BMA consults doctors on action after junior medics snubbed in NHS pay award

Exclusion of junior medics ‘is nothing short of insulting’ says BMA

Shaun Lintern
Friday 06 August 2021 14:11 BST
NHS workers demonstrate, demanding pay rise and better working conditions in London.
NHS workers demonstrate, demanding pay rise and better working conditions in London. (Anadolu Agency via Getty Images)

Thousands of junior doctors are to be consulted on action after they were excluded from the government’s NHS pay offer.

In 2019 the British Medical Association agreed a four year pay deal with the government that would give junior doctors a 2 per cent pay rise every year until 2023.

Announcing the recent 3 per cent pay rise this year for other NHS staff, ministers left out the 53,000 junior doctors.

Now the BMA is to issue a survey to its members to gauge their feelings on the pay award and what if any steps the union should consider.

This is not a ballot for strike action, which would be needed later if industrial action is to happen.

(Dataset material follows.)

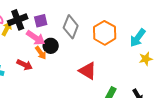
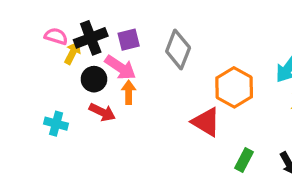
orange hexagon: (105, 33) -> (234, 87), moved
black circle: (51, 46) -> (94, 79), moved
orange arrow: (41, 53) -> (129, 92), turned -144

The 3 per cent pay award for more than a million NHS staff will cost around £1.5 billion and was an increase on the original 1 per cent offer made by ministers which sparked widespread anger from NHS unions.

The BMA says take home pay for junior doctors has fallen in real terms by 23 per cent compared to 2009.

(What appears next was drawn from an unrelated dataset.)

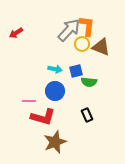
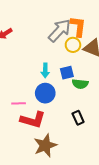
cyan arrow: (55, 69) -> (45, 71), turned 80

BMA junior doctors committee chair Dr Sarah Hallett said: “Given the significant lengths that junior doctors have gone to throughout the pandemic and the profound impact this has had on their personal and professional lives, the government’s decision to exclude them from the pay uplift announced last month is nothing short of insulting.

“Three per cent is not an adequate uplift for any of our vital NHS staff, but in refusing to award the additional one per cent to junior doctors in England above their multi-year pay deal, ministers have effectively devalued their enormous and lifesaving contributions over the last 18 months.”

Last month, the Department of Health and Social Care said it was accepting the recommendations of the independent pay review body on NHS pay which called for a three per cent rise.

The increase will apply to most NHS staff including nurses, care assistants, and consultants. Salaried GPs and dentists will also see their pay rise by 3 per cent.

For the average nurse, this will mean an additional £1,000 a year, while many porters and cleaners will receive around £540.

But the government has said the money for the pay rise will come from existing health budgets instead of new money provided by the Treasury.